What you need to do: In the data below, find the line containing "BUPATI BANDUNG" and the line containing "воспитанники детского сада", then reproduce them and every line between, exactly. Omit pictures.

(Entries taken from a collection)
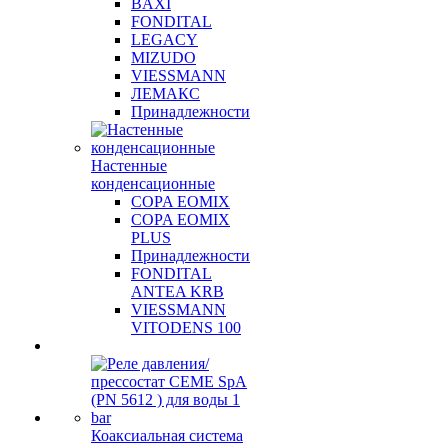
BAXI
FONDITAL
LEGACY
MIZUDO
VIESSMANN
ЛЕМАКС
Принадлежности
Настенные
конденсационные
COPA EOMIX
COPA EOMIX
PLUS
Принадлежности
FONDITAL
ANTEA KRB
VIESSMANN
VITODENS 100
Коаксиальная система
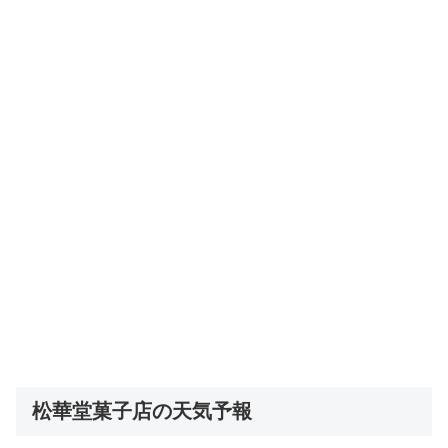
松華堂菓子店の天気予報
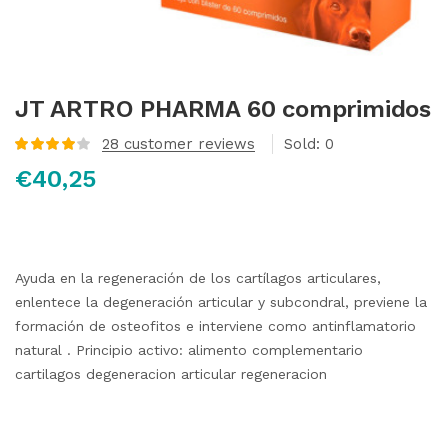
JT ARTRO PHARMA 60 comprimidos
28
customer reviews
Sold:
0
Valorado
€
40,25
con
4.11
de
5 en base
a
valoraciones
de clientes
Ayuda en la regeneración de los cartílagos articulares,
enlentece la degeneración articular y subcondral, previene la
formación de osteofitos e interviene como antinflamatorio
natural .
Principio activo:
alimento complementario
cartilagos degeneracion articular regeneracion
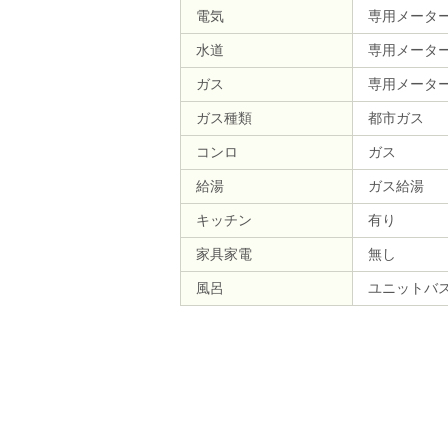
電気
専用メータ
水道
専用メータ
ガス
専用メータ
ガス種類
都市ガス
コンロ
ガス
給湯
ガス給湯
キッチン
有り
家具家電
無し
風呂
ユニットバ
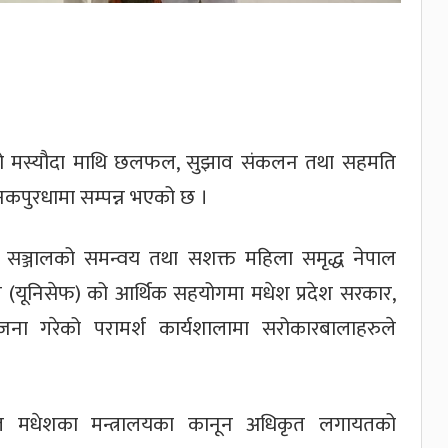
नाको मस्यौदा माथि छलफल, सुझाव संकलन तथा सहमति
 जनकपुरधामा सम्पन्न भएको छ ।
सञ्जालको समन्वय तथा सशक्त महिला समृद्ध नेपाल
्र संघ (यूनिसेफ) को आर्थिक सहयोगमा मधेश प्रदेश सरकार,
ा गरेको परामर्श कार्यशालामा सरोकारबालाहरुले
लगायत मधेशका मन्त्रालयका कानून अधिकृत लगायतको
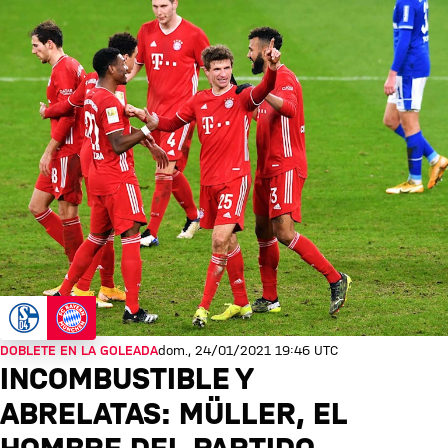
DOBLETE EN LA GOLEADA
dom., 24/01/2021 19:46 UTC
INCOMBUSTIBLE Y
ABRELATAS: MÜLLER, EL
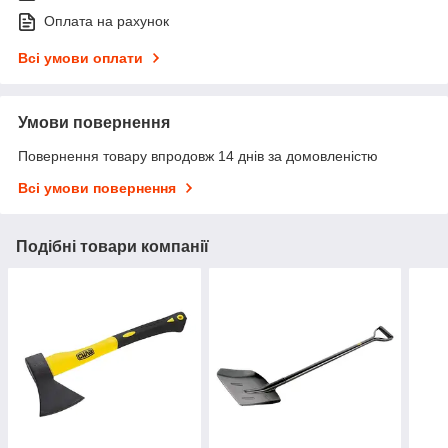
Оплата на рахунок
Всі умови оплати
Умови повернення
Повернення товару впродовж 14 днів за домовленістю
Всі умови повернення
Подібні товари компанії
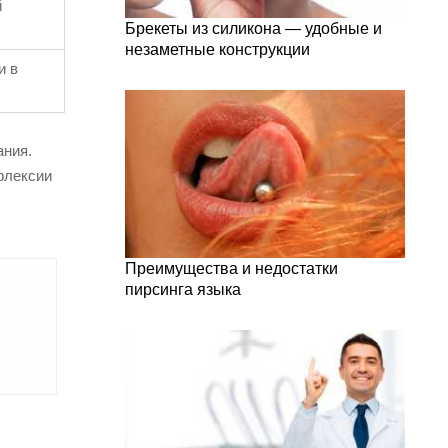
й
Брекеты из силикона — удобные и
незаметные конструкции
и в
ания.
флексии
Преимущества и недостатки
пирсинга языка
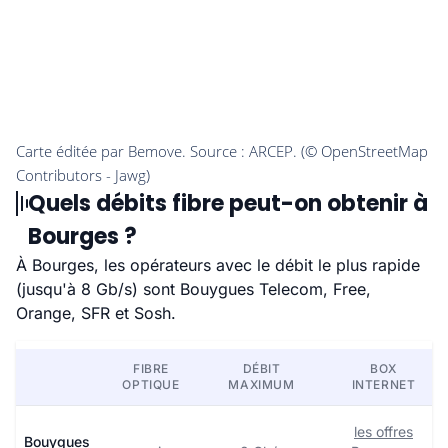
Quels débits fibre peut-on obtenir à
Bourges ?
À Bourges, les opérateurs avec le débit le plus rapide
(jusqu'à 8 Gb/s) sont Bouygues Telecom, Free,
Orange, SFR et Sosh.
FIBRE
DÉBIT
BOX
OPTIQUE
MAXIMUM
INTERNET
les offres
Bouygues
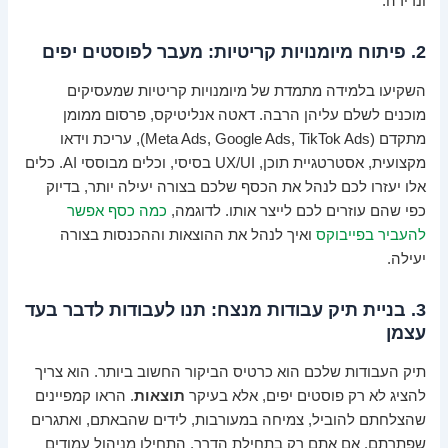
ונדירה.
2. פיתוח מיומנויות קריטיות: מעבר לפוסטים יפים
השקיעו בלמידה מתמדת של מיומנויות קריטיות שמעסיקים
מוכנים לשלם עליהן הרבה. דאטה אנליטיקס, פרסום ממומן
מתקדם (Meta Ads, Google Ads, TikTok Ads), עריכת וידאו
מקצועית, אסטרטגיית תוכן, UX/UI בסיסי, וכלים מבוססי AI. כלים
אלו יעזרו לכם לנהל את הכסף שלכם בצורה יעילה יותר, בדיוק
כפי שהם עוזרים לכם לייצר אותו. לדוגמה,
כמה כסף אפשר
להעביר בפייבוקס
ואיך לנהל את ההוצאות וההכנסות בצורה
יעילה.
3. בניית תיק עבודות מנצח: תנו לעבודות לדבר בעד
עצמן
תיק העבודות שלכם הוא כרטיס הביקור החשוב ביותר. הוא צריך
להציג לא רק פוסטים יפים, אלא בעיקר
תוצאות
. הראו קמפיינים
שהצלחתם להוביל, צמיחה במעורבות, לידים שהבאתם, ואתגרים
שפתרתם. אם אתם רק בתחילת הדרך, התחילו מניהול עמודים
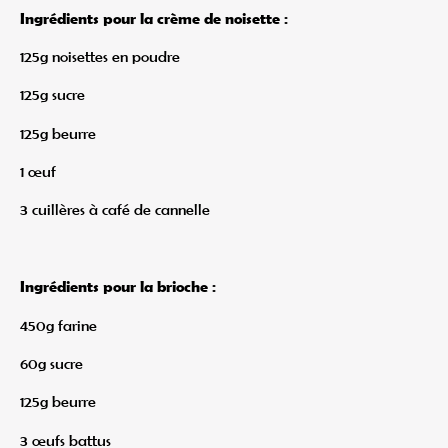
Ingrédients pour la crème de noisette :
125g noisettes en poudre
125g sucre
125g beurre
1 œuf
3 cuillères à café de cannelle
Ingrédients pour la brioche :
450g farine
60g sucre
125g beurre
3 œufs battus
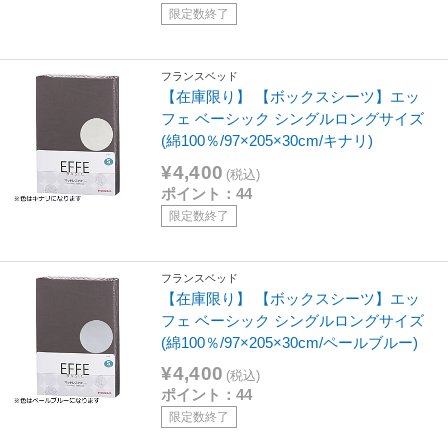
限定数終了
フランスベッド
【在庫限り】 【ボックスシーツ】エッ
フェ ベーシック シングルロングサイズ
(綿100％/97×205×30cm/キナリ)
¥4,400
(税込)
ポイント：44
限定数終了
フランスベッド
【在庫限り】 【ボックスシーツ】エッ
フェ ベーシック シングルロングサイズ
(綿100％/97×205×30cm/ペールブルー)
¥4,400
(税込)
ポイント：44
限定数終了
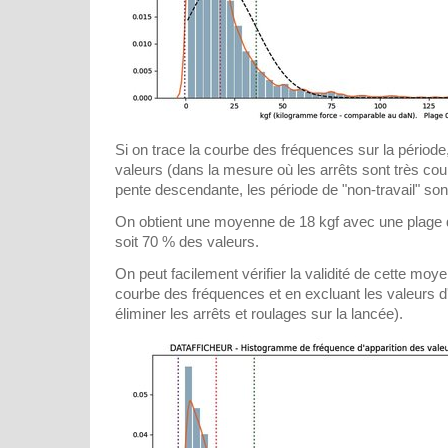
Si on trace la courbe des fréquences sur la période
valeurs (dans la mesure où les arrêts sont très court
pente descendante, les période de "non-travail" son
On obtient une moyenne de 18 kgf avec une plage d
soit 70 % des valeurs.
On peut facilement vérifier la validité de cette moy
courbe des fréquences et en excluant les valeurs d'e
éliminer les arrêts et roulages sur la lancée).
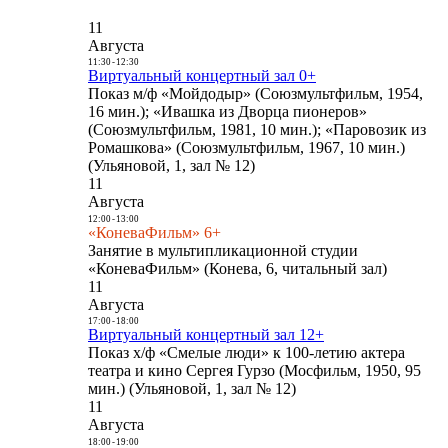
11
Августа
11:30
-
12:30
Виртуальный концертный зал 0+
Показ м/ф «Мойдодыр» (Союзмультфильм, 1954,
16 мин.); «Ивашка из Дворца пионеров»
(Союзмультфильм, 1981, 10 мин.); «Паровозик из
Ромашкова» (Союзмультфильм, 1967, 10 мин.)
(Ульяновой, 1, зал № 12)
11
Августа
12:00
-
13:00
«КоневаФильм» 6+
Занятие в мультипликационной студии
«КоневаФильм» (Конева, 6, читальный зал)
11
Августа
17:00
-
18:00
Виртуальный концертный зал 12+
Показ х/ф «Смелые люди» к 100-летию актера
театра и кино Сергея Гурзо (Мосфильм, 1950, 95
мин.) (Ульяновой, 1, зал № 12)
11
Августа
18:00
-
19:00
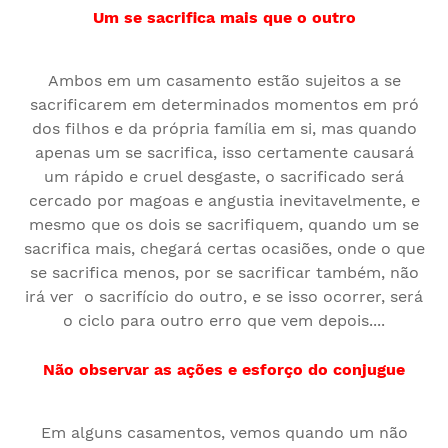
Um se sacrifica mais que o outro
Ambos em um casamento estão sujeitos a se
sacrificarem em determinados momentos em pró
dos filhos e da própria família em si, mas quando
apenas um se sacrifica, isso certamente causará
um rápido e cruel desgaste, o sacrificado será
cercado por magoas e angustia inevitavelmente, e
mesmo que os dois se sacrifiquem, quando um se
sacrifica mais, chegará certas ocasiões, onde o que
se sacrifica menos, por se sacrificar também, não
irá ver o sacrifício do outro, e se isso ocorrer, será
o ciclo para outro erro que vem depois....
Não observar as ações e esforço do conjugue
Em alguns casamentos, vemos quando um não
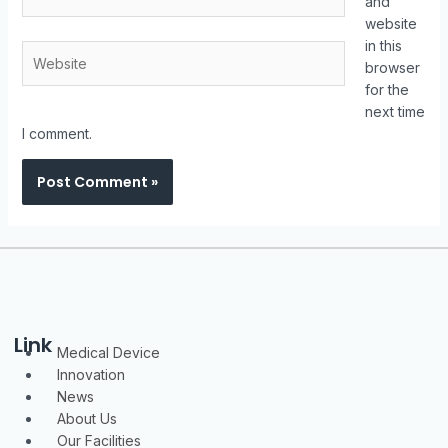
and
website
in this
Website
browser
for the
next time
I comment.
Link
Menu
Medical Device
Innovation
News
About Us
Our Facilities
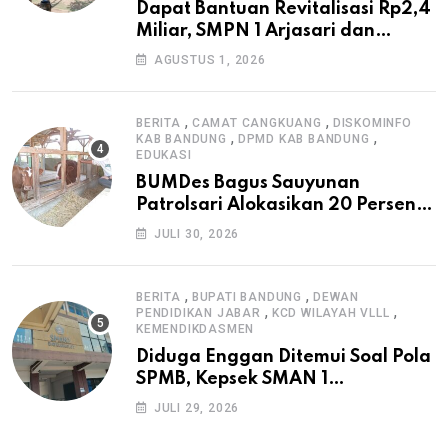
Dapat Bantuan Revitalisasi Rp2,4
Miliar, SMPN 1 Arjasari dan
Masyarakat Sambut Antusias
AGUSTUS 1, 2026
,
,
BERITA
CAMAT CANGKUANG
DISKOMINFO
,
,
KAB BANDUNG
DPMD KAB BANDUNG
EDUKASI
BUMDes Bagus Sauyunan
Patrolsari Alokasikan 20 Persen
Dana Desa untuk Ketahanan
JULI 30, 2026
Pangan Hewani dan Nabati
,
,
BERITA
BUPATI BANDUNG
DEWAN
,
,
PENDIDIKAN JABAR
KCD WILAYAH VLLL
KEMENDIKDASMEN
Diduga Enggan Ditemui Soal Pola
SPMB, Kepsek SMAN 1
Dayeuhkolot Dikeluhkan Orang
JULI 29, 2026
Tua Siswa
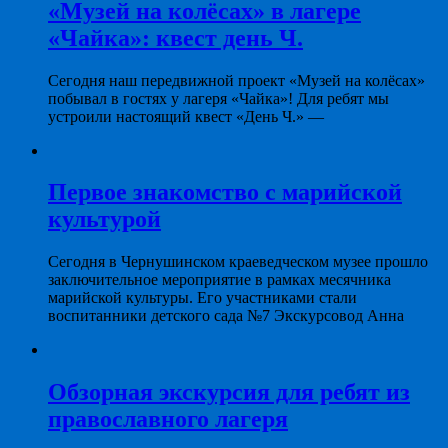
«Музей на колёсах» в лагере
«Чайка»: квест день Ч.
Сегодня наш передвижной проект «Музей на колёсах»
побывал в гостях у лагеря «Чайка»! Для ребят мы
устроили настоящий квест «День Ч.» —
Первое знакомство с марийской
культурой
Сегодня в Чернушинском краеведческом музее прошло
заключительное мероприятие в рамках месячника
марийской культуры. Его участниками стали
воспитанники детского сада №7 Экскурсовод Анна
Обзорная экскурсия для ребят из
православного лагеря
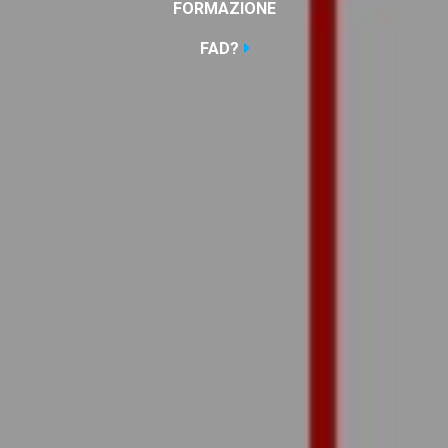
FORMAZIONE
FAD?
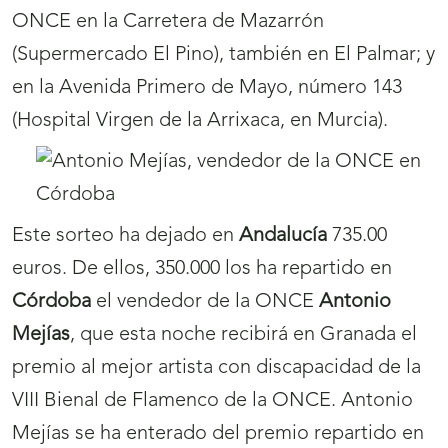
ONCE en la Carretera de Mazarrón
(Supermercado El Pino), también en El Palmar; y
en la Avenida Primero de Mayo, número 143
(Hospital Virgen de la Arrixaca, en Murcia).
Este sorteo ha dejado en
Andalucía
735.00
euros. De ellos, 350.000 los ha repartido en
Córdoba
el vendedor de la ONCE
Antonio
Mejías
, que esta noche recibirá en Granada el
premio al mejor artista con discapacidad de la
VIII Bienal de Flamenco de la ONCE. Antonio
Mejías se ha enterado del premio repartido en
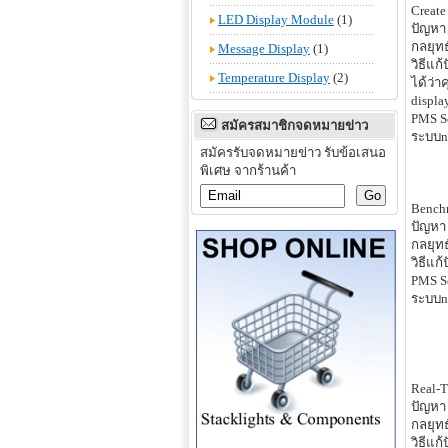
Create
LED Display Module
(1)
ปัญหา
กลยุทธ
Message Display
(1)
วิธีแก
Temperature Display
(2)
ได้ว่า
displa
PMS S
สมัครสมาชิกจดหมายข่าว
ระบบne
สมัครรับจดหมายข่าว รับข้อเสนอ
พิเศษ จากร้านค้า
Benchm
ปัญหา 
กลยุทธ
วิธีแก
PMS S
ระบบne
Real-T
ปัญหา 
กลยุท
วิธีแก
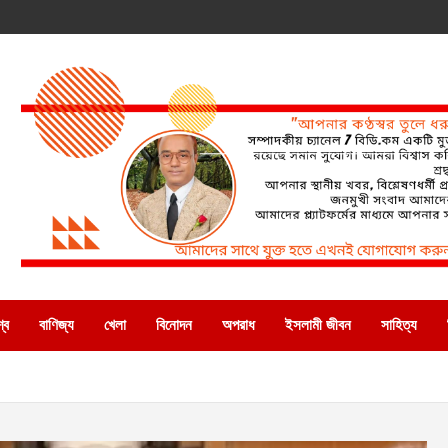
্ব
বাণিজ্য
খেলা
বিনোদন
অপরাধ
ইসলামী জীবন
সাহিত্য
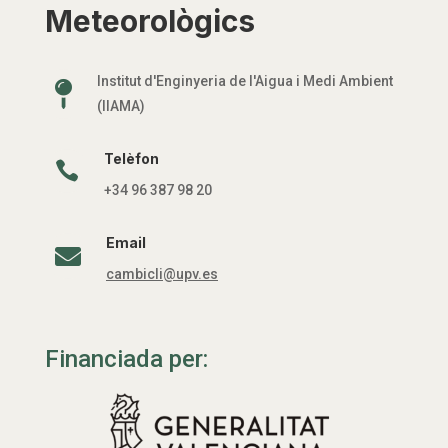
Meteorològics
Institut d'Enginyeria de l'Aigua i Medi Ambient

(IIAMA)
Telèfon

+34 96 387 98 20
Email

cambicli@upv.es
Financiada per:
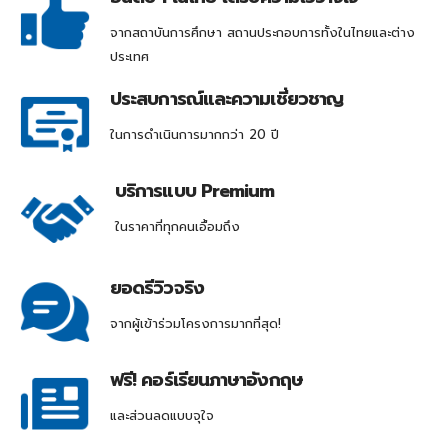
จากสถาบันการศึกษา สถานประกอบการทั้งในไทยและต่าง
ประเทศ
ประสบการณ์และความเชี่ยวชาญ
ในการดำเนินการมากกว่า 20 ปี
บริการแบบ Premium
ในราคาที่ทุกคนเอื้อมถึง
ยอดรีวิวจริง
จากผู้เข้าร่วมโครงการมากที่สุด!
ฟรี! คอร์เรียนภาษาอังกฤษ
และส่วนลดแบบจุใจ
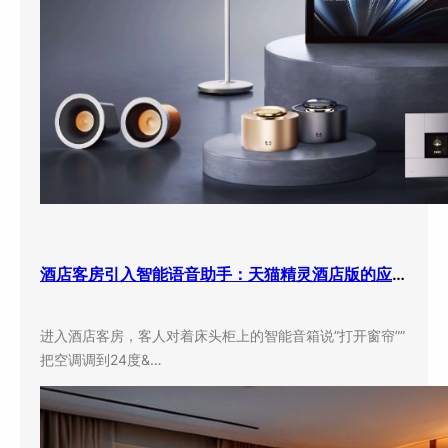
酒店客房引入智能语音助手：天猫精灵酒店版的应用现状与实际效果
进入酒店客房，客人对着床头柜上的智能音箱说”打开窗帘””
把空调调到24度&…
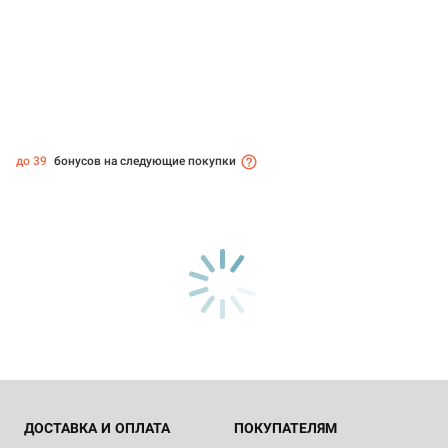
до 39
бонусов на следующие покупки
ДОСТАВКА И ОПЛАТА
ПОКУПАТЕЛЯМ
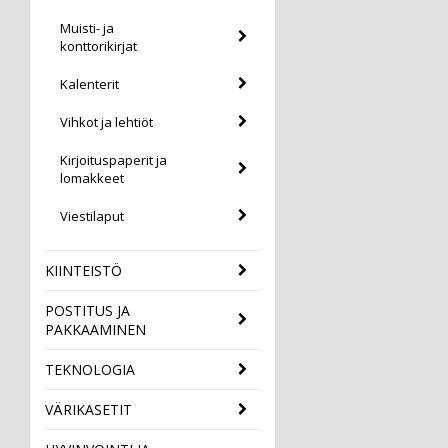
Muisti- ja
konttorikirjat
Kalenterit
Vihkot ja lehtiöt
Kirjoituspaperit ja
lomakkeet
Viestilaput
KIINTEISTÖ
POSTITUS JA
PAKKAAMINEN
TEKNOLOGIA
VÄRIKASETIT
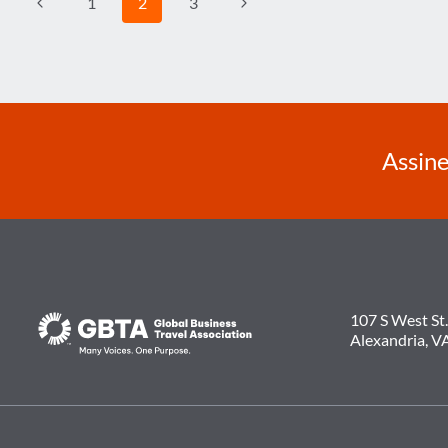
Navegação
Página
Página
1
2
3
da
Anterior
Seguinte
Página
Assine
107 S West St.
Alexandria, V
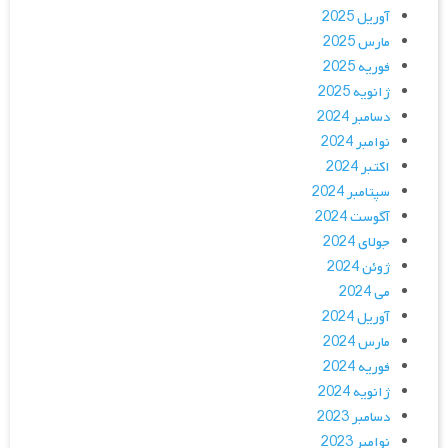
آوریل 2025
مارس 2025
فوریه 2025
ژانویه 2025
دسامبر 2024
نوامبر 2024
اکتبر 2024
سپتامبر 2024
آگوست 2024
جولای 2024
ژوئن 2024
می 2024
آوریل 2024
مارس 2024
فوریه 2024
ژانویه 2024
دسامبر 2023
نوامبر 2023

Task output:
BUPATI BANDUNG
DEWAN
,
,
PENDIDIKAN JABAR
KCD WILAYAH VLLL
KEMENDIKDASMEN
Diduga Enggan Ditemui Soal Pola
SPMB, Kepsek SMAN 1
Dayeuhkolot Dikeluhkan Orang
JULI 29, 2026
Tua Siswa
«Музей на колёсах» в лагере
«Чайка»: квест день Ч.
Сегодня наш передвижной проект «Музей на колёсах»
побывал в гостях у лагеря «Чайка»! Для ребят мы
устроили настоящий квест «День Ч.» —
Первое знакомство с марийской
культурой
Сегодня в Чернушинском краеведческом музее прошло
заключительное мероприятие в рамках месячника
марийской культуры. Его участниками стали
воспитанники детского сада №7 Экскурсовод Анна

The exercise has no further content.